Мама быстро прошла весь самоучитель. Если бы ей нужно было держать экзамен и получить место раввина, она бы сделала это в два счета. Но она была всего лишь женщина, и потому ее знания становились для нее не достоинством, а, наоборот, недостатком. Вместе с мамой и мы с сестрой зубрили тетрадки самоучителя и изо всех сил старались одолеть премудрости русского языка. Правильно ли мы произносили русские слова — это большой вопрос, зато мы знали наизусть все рассказы и мудрые изречения из самоучителя.
— Учись, учись, — ободряла меня мама. — Когда вырастешь, тебе будет легче сдать раввинский экзамен.
Для мамы было ясно как божий день, что я стану раввином; но ей хотелось, чтобы я стал таким раввином, который не боится разговаривать с губернатором.
Моя сестра спросила у мамы:
— А кем я стану, когда вырасту?
— Кем может стать девочка? — ответила ей мама.
Моя сестра, с детства ревнивая, не могла простить того, что ее способности никто не оценит, поскольку она существо женского пола. Это был источник наших с ней постоянных ссор.
Отец продолжал увлекаться своими толкованиями: он писал их целыми днями. Всякий раз, когда ему удавалось открыть что-то новое в Торе или в Геморе, он светился от счастья. Щеки его пылали, голубые глаза сияли. Так как ему некому было рассказать о своих толкованиях, он рассказывал о них маме; отец, вечный энтузиаст, искавший тепла и признания, зависел от маминого мнения, как ребенок.
— Ты что же, собираешься толкованиями прокормить жену и детей? — спрашивала мама.

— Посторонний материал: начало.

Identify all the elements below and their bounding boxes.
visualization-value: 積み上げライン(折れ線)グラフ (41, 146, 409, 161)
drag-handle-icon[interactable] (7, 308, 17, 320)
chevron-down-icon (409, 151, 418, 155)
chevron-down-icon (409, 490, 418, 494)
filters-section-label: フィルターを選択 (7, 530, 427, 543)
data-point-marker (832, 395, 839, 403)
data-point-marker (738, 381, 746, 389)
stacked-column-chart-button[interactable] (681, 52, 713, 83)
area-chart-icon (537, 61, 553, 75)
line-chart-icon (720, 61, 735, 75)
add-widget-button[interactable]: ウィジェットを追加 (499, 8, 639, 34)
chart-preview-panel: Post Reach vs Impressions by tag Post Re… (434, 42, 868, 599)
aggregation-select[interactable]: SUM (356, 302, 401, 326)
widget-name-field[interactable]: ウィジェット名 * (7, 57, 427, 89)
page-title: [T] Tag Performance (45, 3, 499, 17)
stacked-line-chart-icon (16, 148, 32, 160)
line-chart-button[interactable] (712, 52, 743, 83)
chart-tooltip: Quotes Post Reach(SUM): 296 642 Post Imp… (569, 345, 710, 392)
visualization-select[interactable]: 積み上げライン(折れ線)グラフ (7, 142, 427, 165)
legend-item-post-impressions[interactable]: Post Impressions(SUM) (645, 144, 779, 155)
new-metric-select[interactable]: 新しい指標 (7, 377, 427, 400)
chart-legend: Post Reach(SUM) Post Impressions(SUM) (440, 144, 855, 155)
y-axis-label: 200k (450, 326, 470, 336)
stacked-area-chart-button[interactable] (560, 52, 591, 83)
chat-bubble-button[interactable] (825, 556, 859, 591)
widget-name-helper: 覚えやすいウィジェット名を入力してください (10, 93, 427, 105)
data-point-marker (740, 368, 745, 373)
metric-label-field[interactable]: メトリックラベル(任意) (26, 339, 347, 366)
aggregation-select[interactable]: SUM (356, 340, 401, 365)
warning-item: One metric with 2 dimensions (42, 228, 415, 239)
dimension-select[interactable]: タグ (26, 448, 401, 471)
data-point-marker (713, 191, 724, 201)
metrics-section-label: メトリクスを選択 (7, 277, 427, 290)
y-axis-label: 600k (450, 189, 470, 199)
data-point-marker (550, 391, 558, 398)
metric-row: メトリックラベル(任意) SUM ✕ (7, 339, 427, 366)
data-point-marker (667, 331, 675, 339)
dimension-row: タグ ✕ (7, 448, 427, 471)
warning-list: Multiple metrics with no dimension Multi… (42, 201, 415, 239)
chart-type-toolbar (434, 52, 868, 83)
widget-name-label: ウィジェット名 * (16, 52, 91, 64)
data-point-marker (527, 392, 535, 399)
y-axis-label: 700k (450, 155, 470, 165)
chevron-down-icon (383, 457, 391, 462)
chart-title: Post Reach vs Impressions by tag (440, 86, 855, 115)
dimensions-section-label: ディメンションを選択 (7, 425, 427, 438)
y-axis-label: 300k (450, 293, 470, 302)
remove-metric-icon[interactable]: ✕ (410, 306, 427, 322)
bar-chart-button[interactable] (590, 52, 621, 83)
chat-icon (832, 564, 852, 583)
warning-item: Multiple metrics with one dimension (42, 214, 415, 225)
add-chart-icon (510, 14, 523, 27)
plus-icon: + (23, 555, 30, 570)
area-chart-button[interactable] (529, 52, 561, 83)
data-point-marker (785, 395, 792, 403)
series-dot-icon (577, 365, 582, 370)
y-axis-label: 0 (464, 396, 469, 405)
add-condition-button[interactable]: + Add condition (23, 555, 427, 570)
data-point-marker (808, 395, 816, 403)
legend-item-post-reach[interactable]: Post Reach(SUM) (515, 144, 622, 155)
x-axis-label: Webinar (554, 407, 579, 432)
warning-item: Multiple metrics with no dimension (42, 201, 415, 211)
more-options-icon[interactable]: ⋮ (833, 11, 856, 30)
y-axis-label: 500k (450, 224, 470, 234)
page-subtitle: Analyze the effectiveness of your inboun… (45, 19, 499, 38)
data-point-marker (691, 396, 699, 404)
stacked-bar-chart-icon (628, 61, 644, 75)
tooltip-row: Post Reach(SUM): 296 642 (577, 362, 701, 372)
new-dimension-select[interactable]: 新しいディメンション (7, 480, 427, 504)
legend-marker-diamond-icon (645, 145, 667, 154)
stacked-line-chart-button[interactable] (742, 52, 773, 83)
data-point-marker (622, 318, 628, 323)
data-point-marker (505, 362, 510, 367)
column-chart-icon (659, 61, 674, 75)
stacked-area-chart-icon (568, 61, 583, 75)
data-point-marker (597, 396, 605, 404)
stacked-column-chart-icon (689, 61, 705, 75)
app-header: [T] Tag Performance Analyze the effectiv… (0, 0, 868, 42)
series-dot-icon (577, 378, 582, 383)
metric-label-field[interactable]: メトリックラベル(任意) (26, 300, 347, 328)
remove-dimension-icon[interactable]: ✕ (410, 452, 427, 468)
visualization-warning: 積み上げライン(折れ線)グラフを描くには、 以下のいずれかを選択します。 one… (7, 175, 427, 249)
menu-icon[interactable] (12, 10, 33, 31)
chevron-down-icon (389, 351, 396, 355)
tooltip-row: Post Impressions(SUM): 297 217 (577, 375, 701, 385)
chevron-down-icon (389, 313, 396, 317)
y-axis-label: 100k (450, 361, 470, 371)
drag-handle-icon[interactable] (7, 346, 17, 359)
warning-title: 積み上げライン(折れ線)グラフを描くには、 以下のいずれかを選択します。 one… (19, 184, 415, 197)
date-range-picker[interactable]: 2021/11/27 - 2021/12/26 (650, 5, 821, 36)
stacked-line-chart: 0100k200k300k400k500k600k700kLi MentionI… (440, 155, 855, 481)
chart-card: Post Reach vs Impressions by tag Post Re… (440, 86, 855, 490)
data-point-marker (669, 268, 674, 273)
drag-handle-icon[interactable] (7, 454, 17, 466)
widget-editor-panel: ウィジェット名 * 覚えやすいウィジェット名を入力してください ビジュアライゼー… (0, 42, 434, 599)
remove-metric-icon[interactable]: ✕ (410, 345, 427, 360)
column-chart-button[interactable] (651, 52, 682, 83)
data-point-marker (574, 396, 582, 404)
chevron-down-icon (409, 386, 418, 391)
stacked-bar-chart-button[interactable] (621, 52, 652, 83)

Кстати, в это время она была на последнем месяце беременности, готовясь произвести на свет новое существо.
Вскоре женщины стали собираться у нас в доме; они шушукались, секретничали, отсылали меня из дома, ведь мальчику не пристало слушать женские разговоры. Однажды на рассвете мама начала стонать. Собравшиеся женщины тут же завесили мамину кровать простынями, а меня отправили за повитухой — гойкой по имени Пакацова.
— Беги скорее и тащи ее сюда! — наказала мне Трейтлиха.
Ей не нужно было меня просить, потому что в детстве беготня была для меня самым естественным занятием. Я все время бегал. На этот раз я мчался как вихрь. Повитухи не оказалось дома — она была в поле, копала перед зимой последнюю картошку. Невысокая, толстая гойка отложила лопату, повязала фартук и, как была в поле — с грязными, перепачканными землей руками, босая, хотя уже наступили холода, — так и отправилась к маме за простыни.
Через несколько часов родилась девочка с рыжими волосами — вся в маму, которая тоже была рыжеволосой.
Хасиды в бесмедреше шутили и насмешничали, когда в субботу, во время чтения Торы, папа нарек новорожденную дочку Сорой[248]. Среди хасидов рождение дочери почиталось делом непочтенным. Часто даже случалось, что отца девочки молодые люди из хасидских семей хлестали своими кушаками; понятно, что у нас дома не стали устраивать никакого застолья. Обывателей просто угостили во время кидуша водкой и песочным печеньем. Для девочки и этого было достаточно.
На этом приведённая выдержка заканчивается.